On 24 June 2016, Álvarez signed a new three-year contract. On 11 July 2018, he has officially terminated his contract with Sampdoria by mutual consent.

Álvarez retired from football at the end of 2021.

==International career==
On 18 August 2011, Álvarez was called up to Argentina's senior squad.
He made his debut on 2 September 2011 against Venezuela in a friendly. Four days later, Álvarez played in another friendly, this time against Nigeria. He made another appearance in the 2014 World Cup qualification match against Bolivia.

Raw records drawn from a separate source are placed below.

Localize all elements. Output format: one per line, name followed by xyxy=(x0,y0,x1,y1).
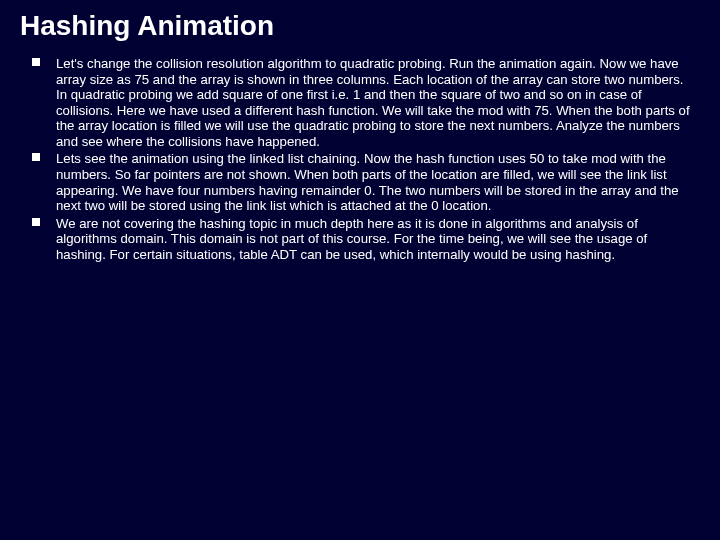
slide-title: Hashing Animation xyxy=(20,10,700,42)
slide: Hashing Animation Let's change the colli… xyxy=(0,0,720,540)
bullet-item: Lets see the animation using the linked … xyxy=(32,151,692,213)
bullet-list: Let's change the collision resolution al… xyxy=(20,56,700,263)
bullet-item: Let's change the collision resolution al… xyxy=(32,56,692,149)
bullet-item: We are not covering the hashing topic in… xyxy=(32,216,692,263)
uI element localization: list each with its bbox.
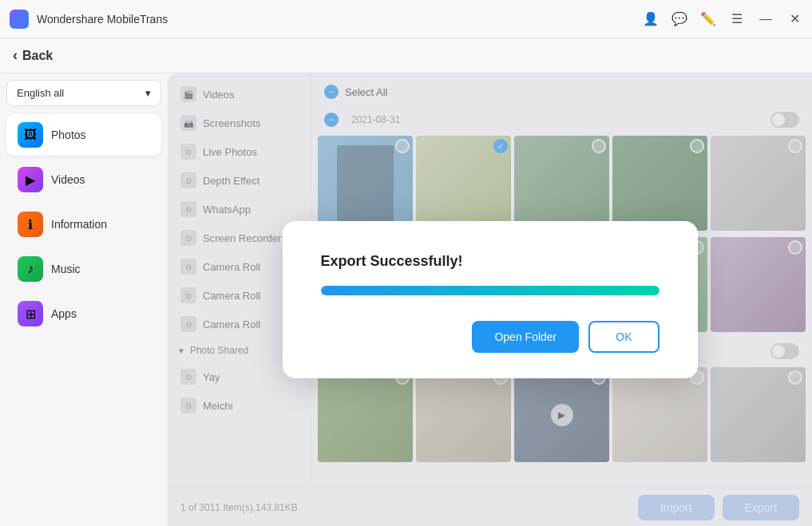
- window-controls: 👤 💬 ✏️ ☰ — ✕: [643, 11, 802, 27]
- sidebar-item-videos[interactable]: ▶ Videos: [6, 159, 161, 200]
- sidebar-item-information-label: Information: [51, 218, 107, 231]
- sidebar-item-music-label: Music: [51, 263, 81, 275]
- apps-icon: ⊞: [18, 301, 43, 326]
- app-title: Wondershare MobileTrans: [37, 13, 643, 26]
- modal-title: Export Successfully!: [321, 253, 463, 270]
- app-icon: [10, 10, 29, 29]
- export-success-modal: Export Successfully! Open Folder OK: [283, 221, 698, 378]
- main-layout: English all ▾ 🖼 Photos ▶ Videos ℹ Inform…: [0, 73, 812, 526]
- ok-button[interactable]: OK: [588, 321, 659, 353]
- sidebar-item-information[interactable]: ℹ Information: [6, 204, 161, 245]
- edit-button[interactable]: ✏️: [700, 11, 716, 27]
- sidebar-item-photos[interactable]: 🖼 Photos: [6, 114, 161, 156]
- sidebar-item-videos-label: Videos: [51, 173, 85, 186]
- sidebar-item-apps-label: Apps: [51, 307, 77, 320]
- chevron-down-icon: ▾: [145, 87, 151, 99]
- sidebar-item-music[interactable]: ♪ Music: [6, 248, 161, 290]
- minimize-button[interactable]: —: [758, 11, 774, 27]
- close-button[interactable]: ✕: [786, 11, 802, 27]
- modal-actions: Open Folder OK: [472, 321, 659, 353]
- information-icon: ℹ: [18, 212, 43, 237]
- chat-button[interactable]: 💬: [671, 11, 687, 27]
- dropdown-label: English all: [17, 87, 64, 99]
- sidebar-item-apps[interactable]: ⊞ Apps: [6, 293, 161, 334]
- language-dropdown[interactable]: English all ▾: [6, 80, 161, 106]
- videos-icon: ▶: [18, 167, 43, 192]
- sub-header: ‹ Back: [0, 38, 812, 73]
- back-label: Back: [22, 49, 53, 63]
- profile-button[interactable]: 👤: [643, 11, 659, 27]
- modal-overlay: Export Successfully! Open Folder OK: [168, 73, 812, 526]
- progress-bar-container: [321, 286, 660, 295]
- sidebar: English all ▾ 🖼 Photos ▶ Videos ℹ Inform…: [0, 73, 168, 526]
- back-button[interactable]: ‹ Back: [13, 47, 53, 64]
- back-arrow-icon: ‹: [13, 47, 18, 64]
- title-bar: Wondershare MobileTrans 👤 💬 ✏️ ☰ — ✕: [0, 0, 812, 38]
- sidebar-item-photos-label: Photos: [51, 129, 86, 141]
- menu-button[interactable]: ☰: [729, 11, 745, 27]
- photos-icon: 🖼: [18, 122, 43, 148]
- progress-bar-fill: [321, 286, 660, 295]
- music-icon: ♪: [18, 256, 43, 282]
- content-area: 🎬 Videos 📸 Screenshots ⊙ Live Photos ⊙ D…: [168, 73, 812, 526]
- open-folder-button[interactable]: Open Folder: [472, 321, 579, 353]
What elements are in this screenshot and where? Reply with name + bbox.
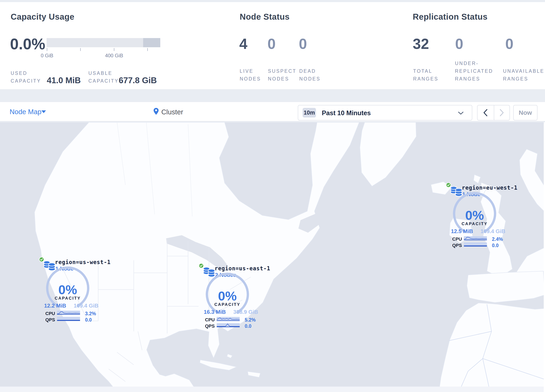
- region-marker-us-west-1[interactable]: region=us-west-1 1 Node 0% CAPACITY 12.2…: [39, 257, 104, 324]
- cpu-sparkline: [57, 311, 80, 315]
- capacity-total-value: 169.4 GiB: [70, 303, 99, 309]
- axis-tick: [147, 48, 148, 51]
- capacity-bar: [47, 38, 160, 47]
- usable-capacity-label: USABLE CAPACITY: [88, 69, 119, 85]
- map-right-edge: [544, 122, 545, 392]
- time-step-next-button[interactable]: [494, 105, 509, 120]
- node-status-title: Node Status: [240, 12, 290, 22]
- replication-status-panel: Replication Status 32 0 0 TOTAL RANGES U…: [403, 2, 545, 89]
- capacity-total-value: 338.9 GiB: [230, 309, 258, 315]
- cpu-value: 2.4%: [492, 236, 503, 242]
- breadcrumb-label: Cluster: [161, 108, 183, 116]
- view-selector-dropdown[interactable]: Node Map: [10, 107, 51, 117]
- qps-sparkline: [464, 242, 487, 247]
- qps-sparkline: [57, 317, 80, 321]
- under-replicated-ranges-count: 0: [455, 36, 463, 52]
- capacity-gauge-percent: 0%: [211, 288, 244, 303]
- capacity-gauge-percent: 0%: [51, 282, 84, 297]
- capacity-gauge-label: CAPACITY: [47, 296, 89, 301]
- qps-value: 0.0: [85, 317, 92, 323]
- cpu-label: CPU: [452, 236, 462, 242]
- qps-value: 0.0: [245, 324, 251, 329]
- region-marker-us-east-1[interactable]: region=us-east-1 2 Nodes 0% CAPACITY 16.…: [199, 263, 264, 330]
- suspect-nodes-label: SUSPECT NODES: [268, 67, 297, 83]
- landmass-iberia: [467, 271, 545, 303]
- node-status-panel: Node Status 4 0 0 LIVE NODES SUSPECT NOD…: [230, 2, 403, 89]
- chevron-left-icon: [483, 109, 488, 116]
- capacity-axis: 0 GiB 400 GiB: [47, 48, 160, 61]
- used-capacity-label: USED CAPACITY: [11, 69, 41, 85]
- suspect-nodes-count: 0: [267, 36, 276, 52]
- map-toolbar: Node Map Cluster 10m Past 10 Minutes N: [0, 102, 545, 121]
- axis-tick-label-0: 0 GiB: [41, 53, 53, 59]
- cpu-sparkline: [464, 236, 487, 240]
- cpu-value: 5.2%: [245, 317, 256, 323]
- capacity-used-value: 12.2 MiB: [44, 303, 66, 309]
- qps-label: QPS: [452, 243, 462, 248]
- axis-tick: [114, 48, 114, 51]
- qps-value: 0.0: [492, 243, 499, 248]
- region-title: region=us-west-1: [55, 259, 111, 265]
- live-nodes-count: 4: [239, 36, 248, 52]
- cpu-sparkline: [217, 317, 240, 321]
- region-title: region=us-east-1: [215, 265, 270, 272]
- live-nodes-label: LIVE NODES: [240, 67, 261, 83]
- region-title: region=eu-west-1: [462, 185, 517, 191]
- chevron-down-icon: [41, 110, 46, 113]
- under-replicated-ranges-label: UNDER- REPLICATED RANGES: [455, 60, 493, 83]
- capacity-usage-panel: Capacity Usage 0.0% 0 GiB 400 GiB USED C…: [0, 2, 230, 89]
- axis-tick: [80, 48, 81, 51]
- capacity-used-percent: 0.0%: [10, 35, 45, 53]
- cluster-summary-bar: Capacity Usage 0.0% 0 GiB 400 GiB USED C…: [0, 2, 545, 89]
- time-step-buttons: [477, 105, 510, 120]
- region-marker-eu-west-1[interactable]: region=eu-west-1 1 Node 0% CAPACITY 12.5…: [446, 182, 511, 249]
- usable-capacity-value: 677.8 GiB: [119, 76, 157, 85]
- axis-tick-label-400: 400 GiB: [105, 53, 123, 59]
- cpu-value: 3.2%: [85, 311, 96, 317]
- qps-label: QPS: [205, 324, 215, 329]
- unavailable-ranges-label: UNAVAILABLE RANGES: [503, 67, 544, 83]
- capacity-usage-title: Capacity Usage: [11, 12, 74, 22]
- capacity-bar-reserved-segment: [143, 38, 160, 47]
- qps-sparkline: [217, 323, 240, 327]
- unavailable-ranges-count: 0: [505, 36, 514, 52]
- axis-tick: [47, 48, 47, 51]
- location-pin-icon: [154, 108, 159, 115]
- cpu-label: CPU: [45, 311, 55, 316]
- replication-status-title: Replication Status: [413, 12, 488, 22]
- time-range-selector[interactable]: 10m Past 10 Minutes: [298, 105, 472, 120]
- map-bottom-strip: [0, 386, 545, 392]
- capacity-total-value: 169.4 GiB: [477, 228, 505, 235]
- time-range-badge: 10m: [303, 108, 316, 118]
- capacity-gauge-label: CAPACITY: [454, 221, 495, 226]
- breadcrumb[interactable]: Cluster: [154, 106, 199, 117]
- now-button[interactable]: Now: [513, 105, 538, 120]
- total-ranges-label: TOTAL RANGES: [413, 67, 438, 83]
- time-range-label: Past 10 Minutes: [322, 109, 371, 117]
- total-ranges-count: 32: [413, 36, 429, 52]
- capacity-gauge-percent: 0%: [458, 208, 491, 223]
- capacity-used-value: 12.5 MiB: [451, 228, 473, 235]
- dead-nodes-label: DEAD NODES: [299, 67, 321, 83]
- cpu-label: CPU: [205, 317, 215, 323]
- dead-nodes-count: 0: [299, 36, 307, 52]
- view-selector-label: Node Map: [10, 108, 41, 116]
- used-capacity-value: 41.0 MiB: [47, 76, 81, 85]
- capacity-used-value: 16.3 MiB: [204, 309, 226, 315]
- capacity-gauge-label: CAPACITY: [206, 302, 248, 307]
- chevron-right-icon: [500, 109, 504, 116]
- time-step-prev-button[interactable]: [477, 105, 494, 120]
- chevron-down-icon: [458, 112, 464, 115]
- qps-label: QPS: [45, 317, 55, 323]
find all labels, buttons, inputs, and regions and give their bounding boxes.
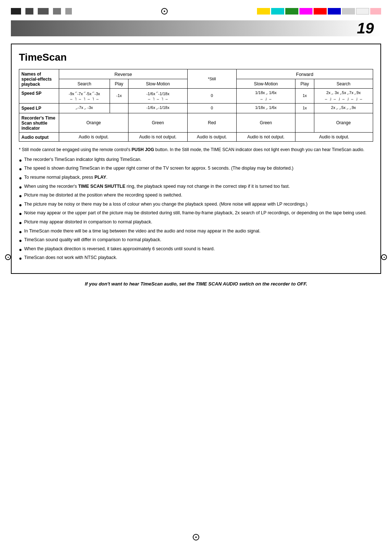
bar-seg (22, 8, 24, 15)
note-text-2: The speed is shown during TimeScan in th… (24, 165, 293, 172)
speed-lp-label: Speed LP (19, 104, 59, 113)
top-bar-right (257, 8, 381, 15)
bar-seg-blue (328, 8, 341, 15)
sub-search-fwd: Search (314, 79, 373, 89)
bar-seg-yellow (257, 8, 270, 15)
speed-lp-search-rev: ⌐-7x ⌐ -3x (59, 104, 110, 113)
bottom-note-text: If you don't want to hear TimeScan audio… (85, 281, 307, 287)
bullet-icon: ● (19, 228, 22, 236)
audio-output-label: Audio output (19, 133, 59, 142)
sub-slowmo-fwd: Slow-Motion (236, 79, 295, 89)
speed-sp-search-fwd: 2x ⌐ 3x ⌐5x ⌐7x ⌐9x — ˩ — ˩ — ˩ — ˩ — (314, 89, 373, 104)
list-item: ● The speed is shown during TimeScan in … (19, 165, 373, 173)
note-text-4: When using the recorder's TIME SCAN SHUT… (24, 183, 290, 190)
bullet-icon: ● (19, 184, 22, 191)
bullet-icon: ● (19, 255, 22, 262)
speed-lp-search-fwd: 2x ⌐ ⌐5x ⌐ ⌐9x (314, 104, 373, 113)
speed-sp-slowmo-fwd: 1/18x ⌐ 1/6x — ˩ — (236, 89, 295, 104)
list-item: ● To resume normal playback, press PLAY. (19, 174, 373, 182)
bar-seg (62, 8, 64, 15)
bottom-center-dot (193, 534, 199, 540)
sp-slowmo-rev-diag: — ˥ — ˥ — (131, 97, 185, 102)
section-title: TimeScan (19, 52, 373, 63)
sub-slowmo-rev: Slow-Motion (128, 79, 188, 89)
speed-lp-slowmo-fwd: 1/18x ⌐ 1/6x (236, 104, 295, 113)
page-number: 19 (357, 21, 374, 36)
bar-seg (53, 8, 61, 15)
sp-fwd-search-diag: — ˩ — ˩ — ˩ — ˩ — (317, 97, 371, 102)
audio-output-row: Audio output Audio is output. Audio is n… (19, 133, 373, 142)
bullet-icon: ● (19, 175, 22, 182)
note-text-6: The picture may be noisy or there may be… (24, 201, 307, 208)
timescan-table: Names ofspecial-effectsplayback Reverse … (19, 69, 373, 142)
speed-sp-search-rev: -9x ⌐-7x ⌐-5x ⌐-3x — ˥ — ˥ — ˥ — (59, 89, 110, 104)
bar-seg-white (356, 8, 369, 15)
bullet-icon: ● (19, 193, 22, 200)
recorder-time-red: Red (187, 113, 236, 133)
recorder-time-green-fwd: Green (236, 113, 295, 133)
speed-sp-row: Speed SP -9x ⌐-7x ⌐-5x ⌐-3x — ˥ — ˥ — ˥ … (19, 89, 373, 104)
sub-play-rev: Play (110, 79, 128, 89)
speed-lp-play-fwd: 1x (295, 104, 314, 113)
speed-sp-play-rev: -1x (110, 89, 128, 104)
bar-seg (50, 8, 52, 15)
sp-slowmo-fwd-diag: — ˩ — (239, 97, 293, 102)
still-cell-header: *Still (187, 69, 236, 89)
bottom-note: If you don't want to hear TimeScan audio… (11, 281, 381, 287)
note-text-11: When the playback direction is reversed,… (24, 246, 215, 252)
list-item: ● The picture may be noisy or there may … (19, 201, 373, 209)
right-side-dot (381, 254, 387, 260)
audio-output-fwd-play-search: Audio is output. (295, 133, 373, 142)
col-label-text: Names ofspecial-effectsplayback (21, 72, 52, 87)
top-bar-area (0, 0, 392, 18)
note-text-3: To resume normal playback, press PLAY. (24, 174, 107, 181)
list-item: ● The recorder's TimeScan indicator ligh… (19, 157, 373, 164)
bar-seg-green (285, 8, 298, 15)
speed-sp-slowmo-rev: -1/6x ⌐-1/18x — ˥ — ˥ — (128, 89, 188, 104)
side-dot-circle (381, 254, 387, 260)
notes-section: ● The recorder's TimeScan indicator ligh… (19, 157, 373, 262)
audio-output-rev-slowmo: Audio is not output. (128, 133, 188, 142)
list-item: ● Picture may be distorted at the positi… (19, 192, 373, 200)
bar-seg-pink (370, 8, 381, 15)
speed-lp-row: Speed LP ⌐-7x ⌐ -3x -1/6x ⌐-1/18x 0 1/18… (19, 104, 373, 113)
list-item: ● When using the recorder's TIME SCAN SH… (19, 183, 373, 191)
note-text-1: The recorder's TimeScan indicator lights… (24, 157, 141, 163)
footnote-text: * Still mode cannot be engaged using the… (19, 147, 364, 152)
note-text-12: TimeScan does not work with NTSC playbac… (24, 255, 117, 261)
footnote: * Still mode cannot be engaged using the… (19, 147, 373, 153)
bar-seg (34, 8, 37, 15)
recorder-time-orange-fwd: Orange (314, 113, 373, 133)
bullet-icon: ● (19, 157, 22, 164)
note-text-8: Picture may appear distorted in comparis… (24, 219, 152, 226)
bar-seg (25, 8, 33, 15)
recorder-time-green-rev: Green (128, 113, 188, 133)
sub-search-rev: Search (59, 79, 110, 89)
left-side-dot (5, 254, 11, 260)
recorder-time-play-fwd (295, 113, 314, 133)
bottom-dot-circle (193, 534, 199, 540)
speed-lp-slowmo-rev: -1/6x ⌐-1/18x (128, 104, 188, 113)
recorder-time-orange-rev: Orange (59, 113, 128, 133)
bullet-icon: ● (19, 219, 22, 227)
list-item: ● When the playback direction is reverse… (19, 246, 373, 254)
bar-seg-red (314, 8, 327, 15)
note-text-9: In TimeScan mode there will be a time la… (24, 228, 260, 235)
note-text-5: Picture may be distorted at the position… (24, 192, 182, 199)
audio-output-fwd-slowmo: Audio is not output. (236, 133, 295, 142)
sp-slowmo-rev-vals: -1/6x ⌐-1/18x (131, 90, 185, 97)
list-item: ● TimeScan sound quality will differ in … (19, 237, 373, 244)
bar-seg (38, 8, 49, 15)
note-text-10: TimeScan sound quality will differ in co… (24, 237, 161, 243)
col-label-cell: Names ofspecial-effectsplayback (19, 69, 59, 89)
forward-header: Forward (236, 69, 373, 79)
list-item: ● Noise may appear or the upper part of … (19, 210, 373, 218)
top-bar-left (11, 8, 72, 15)
sp-slowmo-fwd-vals: 1/18x ⌐ 1/6x (239, 90, 293, 97)
sub-play-fwd: Play (295, 79, 314, 89)
bullet-icon: ● (19, 202, 22, 209)
bar-seg-gray (342, 8, 355, 15)
lp-rev-search-vals: ⌐-7x ⌐ -3x (61, 105, 107, 112)
bullet-icon: ● (19, 246, 22, 254)
speed-sp-play-fwd: 1x (295, 89, 314, 104)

On 2 June 2014, Álvarez was called up for the 2014 FIFA World Cup.

==Style of play==
A left-footed and technically gifted playmaker, Álvarez is usually deployed as an attacking midfielder, due to his ability to both score and create goals. He has been praised for his work-rate, stamina, and tactical versatility, and is capable of playing anywhere in midfield, as well as in several offensive positions; he has also been deployed as a second striker, as a central midfielder, or as a right winger, a position which allows him to cut inside and shoot on goal with his stronger left foot. Nicknamed Ricky Maravilla, he was regarded as a talented and promising prospect in his youth, and his elegant playing style, shy personality, height and physique initially drew comparisons with Kaká and Javier Pastore, although he has stated that his main inspirations as a footballer were Zinedine Zidane and Riquelme. His main attributes are his powerful striking ability from distance, dribbling skills, and creativity, which along with his movement and acceleration often sees him exploit spaces by embarking on trademark solo runs with the ball; however, he has also drawn criticism from pundits for his lack of pace and inconsistent performances. In recent seasons, his playing time has also been limited due to several injuries. As such, he has been accused in the media of failing to live up to his initial potential.

==Career statistics==

===Club===

Appearances and goals by club, season and competition
| Club | Season | League |  | Cup |  | Continental |  | Total |  |
| Apps | Goals | Apps | Goals | Apps | Goals | Apps | Goals |
| Vélez Sársfield | 2007–08 | 1 | 0 | 0 | 0 | 0 | 0 | 1 | 0 |
| 2008–09 | 1 | 0 | 0 | 0 | 0 | 0 | 1 | 0 |
| 2009–10 | 11 | 1 | 0 | 0 | 2 | 0 | 13 | 1 |
| 2010–11 | 29 | 4 | 0 | 0 | 11 | 1 | 40 | 5 |
| Total | 42 | 5 | 0 | 0 | 13 | 1 | 55 | 6 |
| Inter Milan | 2011–12 | 21 | 2 | 3 | 0 | 5 | 1 | 29 | 3 |
| 2012–13 | 23 | 5 | 3 | 1 | 4 | 1 | 30 | 7 |
| 2013–14 | 29 | 4 | 2 | 0 | 0 | 0 | 31 | 4 |
| Total | 73 | 11 | 8 | 1 | 9 | 2 | 90 | 14 |
| Sunderland (loan) | 2014–15 | 13 | 0 | 4 | 1 | 0 | 0 | 11 | 1 |
| Sampdoria | 2015–16 | 13 | 1 | 0 | 0 | 0 | 0 | 13 | 1 |
| 2016–17 | 21 | 2 | 2 | 1 | 0 | 0 | 23 | 3 |
| 2017–18 | 12 | 1 | 3 | 0 | 0 | 0 | 15 | 1 |
| Total | 46 | 4 | 5 | 1 | 0 | 0 | 51 | 5 |
| Career total |  | 169 | 20 | 16 | 3 | 22 | 3 | 207 | 26 |

===International===

Appearances and goals by national team and year
| National team | Year | Apps | Goals |
| Argentina | 2011 | 3 | 0 |
| 2013 | 2 | 0 |
| 2014 | 4 | 1 |
| Total | 9 | 1 |

Scores and results list Argentina's goal tally first, score column indicates score after each Álvarez goal.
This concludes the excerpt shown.